── RECORDS FOR THE TASK ──
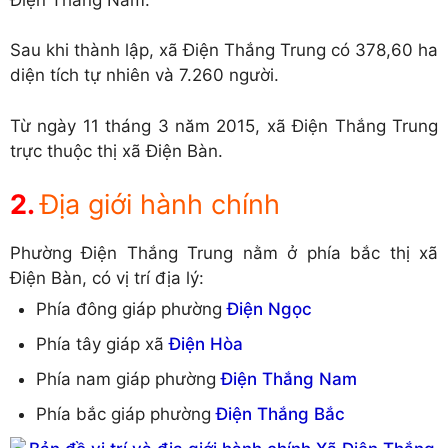
Sau khi thành lập, xã Điện Thắng Trung có 378,60 ha
diện tích tự nhiên và 7.260 người.
Từ ngày 11 tháng 3 năm 2015, xã Điện Thắng Trung
trực thuộc thị xã Điện Bàn.
Địa giới hành chính
Phường Điện Thắng Trung nằm ở phía bắc thị xã
Điện Bàn, có vị trí địa lý:
Phía đông giáp phường
Điện Ngọc
Phía tây giáp xã
Điện Hòa
Phía nam giáp phường
Điện Thắng Nam
Phía bắc giáp phường
Điện Thắng Bắc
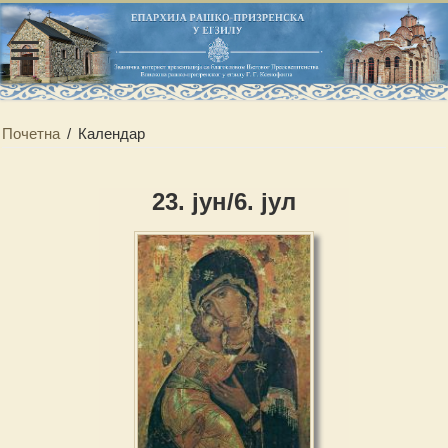
Почетна
/
Календар
23. јун/6. јул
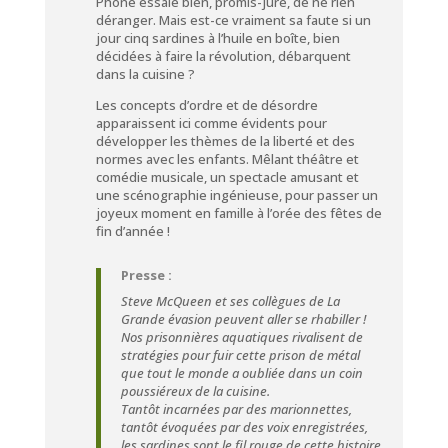
Phône essaie bien, promis-juré, de ne rien
déranger. Mais est-ce vraiment sa faute si un
jour cinq sardines à l’huile en boîte, bien
décidées à faire la révolution, débarquent
dans la cuisine ?
Les concepts d’ordre et de désordre
apparaissent ici comme évidents pour
développer les thèmes de la liberté et des
normes avec les enfants. Mêlant théâtre et
comédie musicale, un spectacle amusant et
une scénographie ingénieuse, pour passer un
joyeux moment en famille à l’orée des fêtes de
fin d’année !
Presse :
Steve McQueen et ses collègues de La
Grande évasion peuvent aller se rhabiller !
Nos prisonnières aquatiques rivalisent de
stratégies pour fuir cette prison de métal
que tout le monde a oubliée dans un coin
poussiéreux de la cuisine.
Tantôt incarnées par des marionnettes,
tantôt évoquées par des voix enregistrées,
les sardines sont le fil rouge de cette histoire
───
DIRECTIONS :: Within the listing above, the stretch from the line with "Điện Thắng Nam" down to the line with "décidées à faire la révolution, débarquent" is to be given again exactly, end lines included and pictures excluded.

TASK RESULT ::
Điện Thắng Nam
Phía bắc giáp phường
Điện Thắng Bắc
Почетна
/
Календар
23. јун/6. јул
Phône essaie bien, promis-juré, de ne rien
déranger. Mais est-ce vraiment sa faute si un
jour cinq sardines à l’huile en boîte, bien
décidées à faire la révolution, débarquent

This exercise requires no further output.